Calculating accuracy

While the negative log likelihood gives us a sense of how well the predicted probabilities agree with the observed labels, it’s not the only way to assess the performance of our classifiers. For example, at the end of the day, we’ll often want to apply a threshold to the predicted probabilities in order to make hard predictions. For example, if we were building a spam filter, we’ll need to either send the email to the spam folder or to the inbox. In these cases, we might not care about negative log likelihood, but instead we want know how many errors our classifier makes. Let’s code up a simple script that calculates the accuracy of our classifier.

In [ ]:
num_correct = 0.0
num_total = len(Xtest)
for i, (data, label) in enumerate(test_data):
    data = data.as_in_context(model_ctx)
    label = label.as_in_context(model_ctx)
    output = net(data)
    prediction = (nd.sign(output) + 1) / 2
    num_correct += nd.sum(prediction == label)
print("Accuracy: %0.3f (%s/%s)" % (num_correct.asscalar()/num_total, num_correct.asscalar(), num_total))

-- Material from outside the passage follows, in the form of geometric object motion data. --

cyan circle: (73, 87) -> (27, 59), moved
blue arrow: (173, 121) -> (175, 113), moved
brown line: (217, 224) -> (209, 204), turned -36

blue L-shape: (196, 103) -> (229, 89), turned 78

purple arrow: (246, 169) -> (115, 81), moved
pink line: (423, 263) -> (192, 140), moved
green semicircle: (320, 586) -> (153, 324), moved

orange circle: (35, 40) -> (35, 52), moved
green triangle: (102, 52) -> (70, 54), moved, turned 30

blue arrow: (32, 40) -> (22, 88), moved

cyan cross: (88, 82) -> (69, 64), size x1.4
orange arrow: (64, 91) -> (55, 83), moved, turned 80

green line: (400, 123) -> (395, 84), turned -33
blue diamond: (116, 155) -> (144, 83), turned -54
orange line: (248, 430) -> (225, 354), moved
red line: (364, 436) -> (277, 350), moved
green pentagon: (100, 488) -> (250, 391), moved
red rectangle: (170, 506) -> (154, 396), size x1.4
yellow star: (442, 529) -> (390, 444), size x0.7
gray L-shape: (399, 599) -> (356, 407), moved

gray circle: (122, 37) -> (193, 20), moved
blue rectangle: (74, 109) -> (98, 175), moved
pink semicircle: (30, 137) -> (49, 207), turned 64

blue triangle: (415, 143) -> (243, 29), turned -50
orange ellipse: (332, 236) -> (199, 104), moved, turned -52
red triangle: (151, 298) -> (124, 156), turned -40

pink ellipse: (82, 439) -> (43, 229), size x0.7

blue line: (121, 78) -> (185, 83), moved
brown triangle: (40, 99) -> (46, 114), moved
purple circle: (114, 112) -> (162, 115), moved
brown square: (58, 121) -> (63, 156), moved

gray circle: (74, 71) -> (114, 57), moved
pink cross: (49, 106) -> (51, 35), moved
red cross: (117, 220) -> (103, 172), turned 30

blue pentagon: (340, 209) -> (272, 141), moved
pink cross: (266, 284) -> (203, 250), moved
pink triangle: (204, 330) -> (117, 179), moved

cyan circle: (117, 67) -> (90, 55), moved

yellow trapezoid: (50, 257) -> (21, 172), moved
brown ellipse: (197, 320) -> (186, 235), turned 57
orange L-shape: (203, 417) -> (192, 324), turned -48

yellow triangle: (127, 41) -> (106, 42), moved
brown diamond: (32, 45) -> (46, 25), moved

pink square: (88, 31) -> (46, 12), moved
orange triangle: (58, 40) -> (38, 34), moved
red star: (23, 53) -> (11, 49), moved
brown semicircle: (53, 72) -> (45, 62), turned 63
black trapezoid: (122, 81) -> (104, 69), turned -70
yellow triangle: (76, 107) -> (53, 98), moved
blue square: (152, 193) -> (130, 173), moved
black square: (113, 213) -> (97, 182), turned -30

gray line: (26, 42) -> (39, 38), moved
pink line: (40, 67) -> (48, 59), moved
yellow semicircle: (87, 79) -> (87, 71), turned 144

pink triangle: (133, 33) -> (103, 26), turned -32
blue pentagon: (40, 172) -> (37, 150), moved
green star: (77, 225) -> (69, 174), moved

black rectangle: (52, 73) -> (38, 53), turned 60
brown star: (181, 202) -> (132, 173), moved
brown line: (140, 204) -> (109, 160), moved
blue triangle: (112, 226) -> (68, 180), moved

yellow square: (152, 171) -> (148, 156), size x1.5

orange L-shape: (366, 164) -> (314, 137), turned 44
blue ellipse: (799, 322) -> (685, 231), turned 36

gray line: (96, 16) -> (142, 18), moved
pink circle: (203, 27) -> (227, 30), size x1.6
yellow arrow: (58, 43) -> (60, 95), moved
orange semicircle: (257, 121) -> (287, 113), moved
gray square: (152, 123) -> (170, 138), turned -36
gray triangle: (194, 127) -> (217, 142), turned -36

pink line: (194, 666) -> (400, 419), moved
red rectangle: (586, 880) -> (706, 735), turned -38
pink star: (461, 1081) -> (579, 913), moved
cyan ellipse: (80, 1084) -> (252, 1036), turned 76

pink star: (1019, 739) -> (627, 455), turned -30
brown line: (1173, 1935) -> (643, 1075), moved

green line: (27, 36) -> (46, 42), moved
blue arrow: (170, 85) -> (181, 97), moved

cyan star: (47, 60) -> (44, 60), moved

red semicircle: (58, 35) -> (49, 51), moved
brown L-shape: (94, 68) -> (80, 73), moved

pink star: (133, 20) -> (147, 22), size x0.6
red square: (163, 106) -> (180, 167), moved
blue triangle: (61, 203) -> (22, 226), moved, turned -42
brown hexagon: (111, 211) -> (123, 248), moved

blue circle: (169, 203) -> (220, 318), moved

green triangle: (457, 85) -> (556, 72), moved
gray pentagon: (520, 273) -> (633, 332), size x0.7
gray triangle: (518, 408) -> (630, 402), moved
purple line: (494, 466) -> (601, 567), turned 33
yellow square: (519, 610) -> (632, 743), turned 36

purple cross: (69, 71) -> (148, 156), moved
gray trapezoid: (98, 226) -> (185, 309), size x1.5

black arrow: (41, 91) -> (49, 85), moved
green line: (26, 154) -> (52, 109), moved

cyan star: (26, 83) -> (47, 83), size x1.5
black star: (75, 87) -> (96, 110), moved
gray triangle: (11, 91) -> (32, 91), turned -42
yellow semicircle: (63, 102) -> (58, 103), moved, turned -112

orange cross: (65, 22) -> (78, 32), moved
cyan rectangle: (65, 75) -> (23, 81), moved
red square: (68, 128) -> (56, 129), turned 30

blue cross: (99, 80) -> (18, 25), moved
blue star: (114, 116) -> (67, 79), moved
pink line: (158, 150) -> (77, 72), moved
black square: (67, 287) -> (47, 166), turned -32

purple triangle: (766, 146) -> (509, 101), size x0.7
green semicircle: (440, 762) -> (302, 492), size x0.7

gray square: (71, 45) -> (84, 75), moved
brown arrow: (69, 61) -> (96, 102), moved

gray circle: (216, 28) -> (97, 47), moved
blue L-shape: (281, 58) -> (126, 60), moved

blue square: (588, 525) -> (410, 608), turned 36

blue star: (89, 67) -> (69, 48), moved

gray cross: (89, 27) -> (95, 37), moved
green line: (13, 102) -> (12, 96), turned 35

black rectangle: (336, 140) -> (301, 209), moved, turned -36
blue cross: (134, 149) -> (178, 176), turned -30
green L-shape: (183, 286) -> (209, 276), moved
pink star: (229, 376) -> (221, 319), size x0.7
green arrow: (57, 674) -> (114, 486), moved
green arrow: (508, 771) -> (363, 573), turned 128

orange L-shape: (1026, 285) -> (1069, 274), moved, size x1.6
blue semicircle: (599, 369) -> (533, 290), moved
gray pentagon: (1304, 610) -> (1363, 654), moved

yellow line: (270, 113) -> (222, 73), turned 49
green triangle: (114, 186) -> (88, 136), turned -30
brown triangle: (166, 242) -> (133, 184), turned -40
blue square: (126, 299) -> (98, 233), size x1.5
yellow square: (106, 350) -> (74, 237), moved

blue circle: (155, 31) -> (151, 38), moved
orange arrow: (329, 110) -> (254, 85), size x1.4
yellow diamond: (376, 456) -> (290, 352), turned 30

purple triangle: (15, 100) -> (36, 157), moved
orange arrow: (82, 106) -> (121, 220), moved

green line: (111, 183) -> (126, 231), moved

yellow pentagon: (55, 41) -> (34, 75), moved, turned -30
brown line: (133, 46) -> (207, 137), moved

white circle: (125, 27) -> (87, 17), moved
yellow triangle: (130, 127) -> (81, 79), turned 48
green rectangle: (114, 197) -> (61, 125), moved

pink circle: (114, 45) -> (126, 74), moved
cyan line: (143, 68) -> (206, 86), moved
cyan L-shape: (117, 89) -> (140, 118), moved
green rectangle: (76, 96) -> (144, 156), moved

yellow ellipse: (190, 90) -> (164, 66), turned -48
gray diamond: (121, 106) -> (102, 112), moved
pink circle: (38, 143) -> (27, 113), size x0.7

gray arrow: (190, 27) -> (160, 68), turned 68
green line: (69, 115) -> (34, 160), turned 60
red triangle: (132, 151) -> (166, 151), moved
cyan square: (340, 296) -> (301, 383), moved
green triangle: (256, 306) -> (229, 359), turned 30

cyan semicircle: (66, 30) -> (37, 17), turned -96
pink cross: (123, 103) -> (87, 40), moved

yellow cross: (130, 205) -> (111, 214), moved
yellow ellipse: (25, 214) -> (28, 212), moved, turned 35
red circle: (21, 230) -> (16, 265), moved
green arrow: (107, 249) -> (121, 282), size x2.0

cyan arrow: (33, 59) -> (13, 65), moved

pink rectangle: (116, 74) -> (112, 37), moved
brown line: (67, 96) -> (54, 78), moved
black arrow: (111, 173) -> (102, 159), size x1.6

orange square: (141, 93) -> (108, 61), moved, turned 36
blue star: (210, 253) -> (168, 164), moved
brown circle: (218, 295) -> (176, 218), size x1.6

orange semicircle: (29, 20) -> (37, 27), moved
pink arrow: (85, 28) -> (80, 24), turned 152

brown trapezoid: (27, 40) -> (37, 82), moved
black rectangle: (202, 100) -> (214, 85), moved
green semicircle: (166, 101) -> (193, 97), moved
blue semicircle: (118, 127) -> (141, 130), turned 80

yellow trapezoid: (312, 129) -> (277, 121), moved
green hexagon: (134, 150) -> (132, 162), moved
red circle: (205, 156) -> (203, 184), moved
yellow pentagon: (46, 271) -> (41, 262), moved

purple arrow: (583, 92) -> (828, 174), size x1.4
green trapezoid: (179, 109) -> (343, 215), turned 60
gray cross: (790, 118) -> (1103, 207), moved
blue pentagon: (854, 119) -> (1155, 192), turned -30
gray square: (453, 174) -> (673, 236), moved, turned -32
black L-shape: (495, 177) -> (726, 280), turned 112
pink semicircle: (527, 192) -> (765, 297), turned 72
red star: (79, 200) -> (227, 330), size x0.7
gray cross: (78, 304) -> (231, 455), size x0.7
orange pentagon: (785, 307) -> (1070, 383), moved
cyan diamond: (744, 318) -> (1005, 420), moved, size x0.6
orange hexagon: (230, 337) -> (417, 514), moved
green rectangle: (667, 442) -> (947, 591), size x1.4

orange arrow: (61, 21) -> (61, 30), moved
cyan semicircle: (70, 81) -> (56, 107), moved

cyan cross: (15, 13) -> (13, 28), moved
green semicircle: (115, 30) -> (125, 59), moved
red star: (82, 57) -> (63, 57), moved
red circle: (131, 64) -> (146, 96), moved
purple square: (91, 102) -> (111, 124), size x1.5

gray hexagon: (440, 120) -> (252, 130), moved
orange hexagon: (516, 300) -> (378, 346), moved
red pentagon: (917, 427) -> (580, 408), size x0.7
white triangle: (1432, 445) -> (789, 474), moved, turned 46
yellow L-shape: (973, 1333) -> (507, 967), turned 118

This isn’t too bad! A naive classifier would predict that nobody had an income greater than $50k (the majority class). This classifier would achieve an accuracy of roughly 75%. By contrast, our classifier gets an accuracy of .84 (results may vary a small amount on each run owing to random initializations and random sampling of the batches).

By now you should have some feeling for the two most fundamental tasks in supervised learning: regression and classification. In the following chapters we’ll go deeper into these problems, exploring more complex models, loss functions, optimizers, and training schemes. We’ll also look at more interesting datasets. And finally, in the following chapters we’ll also look more advanced problems where we want, for example, to predict more structured objects.